B.C. officials said the deterrent of criminal penalties was enough to stop people from lying on an application form or entering into a bigamous marriage. In Canada, Quebec is the only province that requires officiants to check histories and be liable for issuing illegal licences.

B.C. fake marriages Sharon and her husband, seen in this anonymized photograph. (Photo provided)

‘What is true? What is not true?’

Several women from across Canada contacted W5 to say that they were tired of being told their cases were rare or one-offs and were relieved to hear that they weren’t alone.

One woman, who W5 is calling Sharon, said she married her spouse in 2020, knowing that he had a previous marriage that ended in divorce.

She said the couple moved near Kamloops, B.C., but soon her online sleuthing discovered he had more marriages than he was letting on.

“There was one I knew about.
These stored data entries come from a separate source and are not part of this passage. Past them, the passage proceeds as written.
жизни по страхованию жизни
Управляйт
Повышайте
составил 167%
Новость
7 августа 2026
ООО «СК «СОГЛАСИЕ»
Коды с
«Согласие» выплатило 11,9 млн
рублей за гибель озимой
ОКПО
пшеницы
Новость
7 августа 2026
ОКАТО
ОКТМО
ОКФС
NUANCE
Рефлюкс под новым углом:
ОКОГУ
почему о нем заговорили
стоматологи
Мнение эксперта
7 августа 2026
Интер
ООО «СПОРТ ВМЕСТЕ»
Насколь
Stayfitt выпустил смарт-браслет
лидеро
The other three I didn’t know about,” she said in an interview. “It’s quite the roller coaster.”

Three of his four previous marriages didn’t end in divorce, she said, meaning including her, he’s still technically married to four women in Canada and the U.S.

“You realize you barely know this person. You realize you’ve been conned, and you’ve been deceived. You go, ‘What is true? What is not true?’” she said.

Marriage certificates Sharon believes her marriage licence should never have been issued, as she said her husband had four previous wives but only one previous divorce. (CTV News)

She wanted her marriage annulled on the basis that no marriage licence should have been issued. But she found another significant roadblock: that officials at the Kamloops Courthouse required her to prove that her husband hadn’t been previously divorced.

That meant making requests of every licensing agency across North America, finding that some states wouldn’t provide her that proof. She says she’s still struggling with the paperwork.

“So, although it’s illegal in Canada, bigamy, they make it impossible to follow through,” she said.

Ontario family lawyer Hilary Angrove raised another concern: that the people entering into subsequent marriages may find that if they try to claim assets in a divorce, a court may find they weren’t married in the first place.

“It was a void marriage. She can’t even apply for a divorce. It would be nullified because it wasn’t even a marriage to begin with. You can only be married to one person, and he was married to that first person,” Angrove said.

There are other legal means to try and get assets from a bigamous marriage, Angrove said, but the spouse has to go to court to make a claim to those assets on another basis.

“The only person who has rights in this scenario is that first marriage,” she said.